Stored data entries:

*** Begin section ***

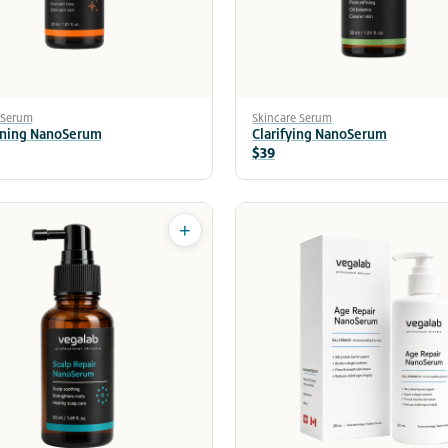
 Serum
Skincare Serum
ening NanoSerum
Clarifying NanoSerum
$39
+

*** End section ***

Exercise →
Take from the entries every line that has the string "NanoSerum".

Response to this exercise →
ening NanoSerum
Clarifying NanoSerum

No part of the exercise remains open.